Directions | Copy out each line of the data below in which the string "family" appears.

Top of Extracted material

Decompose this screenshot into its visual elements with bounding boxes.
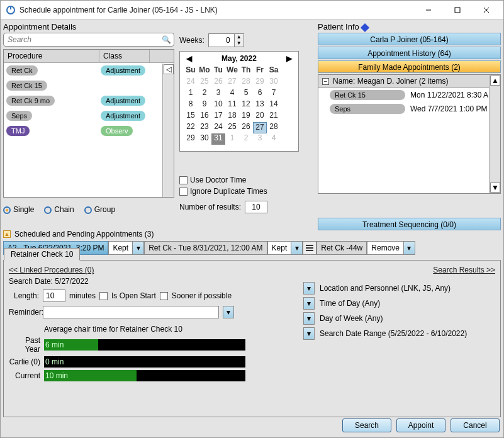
cal-day[interactable]: 14 bbox=[267, 99, 281, 111]
band-family[interactable]: Family Made Appointments (2) bbox=[318, 60, 501, 73]
cal-day[interactable]: 30 bbox=[267, 77, 281, 88]
chevron-down-icon[interactable]: ▾ bbox=[303, 297, 315, 310]
weeks-up-icon[interactable]: ▲ bbox=[235, 34, 244, 40]
weeks-spinner[interactable]: ▲▼ bbox=[208, 33, 244, 47]
procedure-scrollbar[interactable]: ◁ bbox=[162, 64, 174, 197]
procedure-row[interactable]: Ret CkAdjustment bbox=[4, 63, 174, 78]
chevron-down-icon[interactable]: ▾ bbox=[403, 242, 415, 254]
num-results-input[interactable] bbox=[245, 201, 267, 213]
expand-scheduled-icon[interactable]: ▲ bbox=[3, 230, 11, 238]
close-button[interactable] bbox=[472, 1, 501, 19]
retainer-tab[interactable]: Retainer Check 10 bbox=[4, 248, 80, 261]
reminder-dropdown-icon[interactable]: ▾ bbox=[223, 306, 234, 318]
cal-day[interactable]: 2 bbox=[198, 88, 211, 99]
appt-status-3[interactable]: Remove▾ bbox=[367, 241, 415, 255]
search-icon[interactable]: 🔍 bbox=[161, 35, 171, 44]
chevron-down-icon[interactable]: ▾ bbox=[291, 242, 302, 254]
cal-day[interactable]: 30 bbox=[198, 133, 211, 145]
col-procedure[interactable]: Procedure bbox=[4, 50, 99, 62]
sooner-checkbox[interactable] bbox=[160, 292, 168, 300]
search-button[interactable]: Search bbox=[342, 418, 391, 432]
cal-day[interactable]: 9 bbox=[198, 99, 211, 111]
weeks-value[interactable] bbox=[209, 35, 234, 45]
minimize-button[interactable] bbox=[414, 1, 443, 19]
maximize-button[interactable] bbox=[443, 1, 472, 19]
cal-day[interactable]: 24 bbox=[184, 77, 198, 88]
cal-day[interactable]: 17 bbox=[211, 111, 225, 122]
procedure-row[interactable]: SepsAdjustment bbox=[4, 108, 174, 123]
appt-segment-2[interactable]: Ret Ck - Tue 8/31/2021, 12:00 AM bbox=[144, 241, 267, 255]
cal-day[interactable]: 24 bbox=[211, 122, 225, 133]
band-treatment[interactable]: Treatment Sequencing (0/0) bbox=[318, 218, 501, 230]
procedure-row[interactable]: Ret Ck 9 moAdjustment bbox=[4, 93, 174, 108]
cal-day[interactable]: 7 bbox=[267, 88, 281, 99]
cal-day[interactable]: 2 bbox=[239, 133, 253, 145]
family-row[interactable]: Ret Ck 15Mon 11/22/2021 8:30 AM bbox=[318, 88, 500, 102]
cal-day[interactable]: 27 bbox=[225, 77, 239, 88]
cal-day[interactable]: 3 bbox=[253, 133, 267, 145]
procedure-row[interactable]: TMJObserv bbox=[4, 123, 174, 138]
scroll-left-icon[interactable]: ◁ bbox=[164, 64, 174, 74]
cal-day[interactable]: 22 bbox=[184, 122, 198, 133]
cal-day[interactable]: 13 bbox=[253, 99, 267, 111]
band-history[interactable]: Appointment History (64) bbox=[318, 47, 501, 59]
scroll-up-icon[interactable]: ▲ bbox=[490, 76, 500, 86]
procedure-search-input[interactable] bbox=[6, 35, 161, 45]
procedure-search[interactable]: 🔍 bbox=[3, 33, 174, 47]
appt-status-2[interactable]: Kept▾ bbox=[267, 241, 303, 255]
cal-day[interactable]: 6 bbox=[253, 88, 267, 99]
cal-day[interactable]: 12 bbox=[239, 99, 253, 111]
cal-day[interactable]: 28 bbox=[239, 77, 253, 88]
cal-day[interactable]: 23 bbox=[198, 122, 211, 133]
cal-day[interactable]: 28 bbox=[267, 122, 281, 133]
search-results-link[interactable]: Search Results >> bbox=[433, 266, 495, 274]
cal-day[interactable]: 26 bbox=[239, 122, 253, 133]
is-open-start-checkbox[interactable] bbox=[99, 292, 108, 300]
cal-day[interactable]: 15 bbox=[184, 111, 198, 122]
weeks-down-icon[interactable]: ▼ bbox=[235, 40, 244, 47]
cal-day[interactable]: 25 bbox=[225, 122, 239, 133]
cal-day[interactable]: 5 bbox=[239, 88, 253, 99]
cal-day[interactable]: 19 bbox=[239, 111, 253, 122]
radio-group[interactable]: Group bbox=[84, 205, 115, 214]
cal-day[interactable]: 16 bbox=[198, 111, 211, 122]
radio-single[interactable]: Single bbox=[3, 205, 34, 214]
cal-day[interactable]: 4 bbox=[225, 88, 239, 99]
family-scrollbar[interactable]: ▲ ▼ bbox=[489, 75, 500, 193]
cal-day[interactable]: 27 bbox=[253, 122, 267, 133]
filter-row[interactable]: ▾Day of Week (Any) bbox=[303, 311, 467, 326]
cal-day[interactable]: 4 bbox=[267, 133, 281, 145]
cal-day[interactable]: 21 bbox=[267, 111, 281, 122]
linked-procedures-link[interactable]: << Linked Procedures (0) bbox=[9, 266, 94, 274]
filter-row[interactable]: ▾Location and Personnel (LNK, JS, Any) bbox=[303, 281, 467, 296]
cal-day[interactable]: 1 bbox=[184, 88, 198, 99]
use-doctor-time-checkbox[interactable] bbox=[179, 176, 188, 184]
filter-row[interactable]: ▾Time of Day (Any) bbox=[303, 296, 467, 311]
cal-day[interactable]: 25 bbox=[198, 77, 211, 88]
reminder-input[interactable] bbox=[43, 306, 219, 318]
appt-status-1[interactable]: Kept▾ bbox=[108, 241, 144, 255]
cal-day[interactable]: 31 bbox=[211, 133, 225, 145]
cal-day[interactable]: 1 bbox=[225, 133, 239, 145]
cal-day[interactable]: 11 bbox=[225, 99, 239, 111]
col-class[interactable]: Class bbox=[99, 50, 150, 62]
procedure-row[interactable]: Ret Ck 15 bbox=[4, 78, 174, 93]
cancel-button[interactable]: Cancel bbox=[451, 418, 500, 432]
chevron-down-icon[interactable]: ▾ bbox=[303, 282, 315, 295]
cal-next-icon[interactable]: ▶ bbox=[284, 54, 294, 63]
cal-prev-icon[interactable]: ◀ bbox=[184, 54, 194, 63]
cal-day[interactable]: 3 bbox=[211, 88, 225, 99]
cal-day[interactable]: 10 bbox=[211, 99, 225, 111]
ignore-duplicate-checkbox[interactable] bbox=[179, 188, 188, 196]
band-patient[interactable]: Carla P Joiner (05-164) bbox=[318, 33, 501, 45]
cal-day[interactable]: 26 bbox=[211, 77, 225, 88]
chevron-down-icon[interactable]: ▾ bbox=[132, 242, 143, 254]
cal-day[interactable]: 8 bbox=[184, 99, 198, 111]
appt-segment-3[interactable]: Ret Ck -44w bbox=[316, 241, 367, 255]
family-row[interactable]: SepsWed 7/7/2021 1:00 PM bbox=[318, 102, 500, 116]
appoint-button[interactable]: Appoint bbox=[396, 418, 445, 432]
cal-day[interactable]: 29 bbox=[253, 77, 267, 88]
filter-row[interactable]: ▾Search Date Range (5/25/2022 - 6/10/202… bbox=[303, 326, 467, 341]
collapse-icon[interactable]: − bbox=[322, 78, 329, 85]
radio-chain[interactable]: Chain bbox=[44, 205, 74, 214]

Bottom of Extracted material

Response to the task |
band-family[interactable]: Family Made Appointments (2) bbox=[318, 60, 501, 73]
family-row[interactable]: Ret Ck 15Mon 11/22/2021 8:30 AM bbox=[318, 88, 500, 102]
family-scrollbar[interactable]: ▲ ▼ bbox=[489, 75, 500, 193]
family-row[interactable]: SepsWed 7/7/2021 1:00 PM bbox=[318, 102, 500, 116]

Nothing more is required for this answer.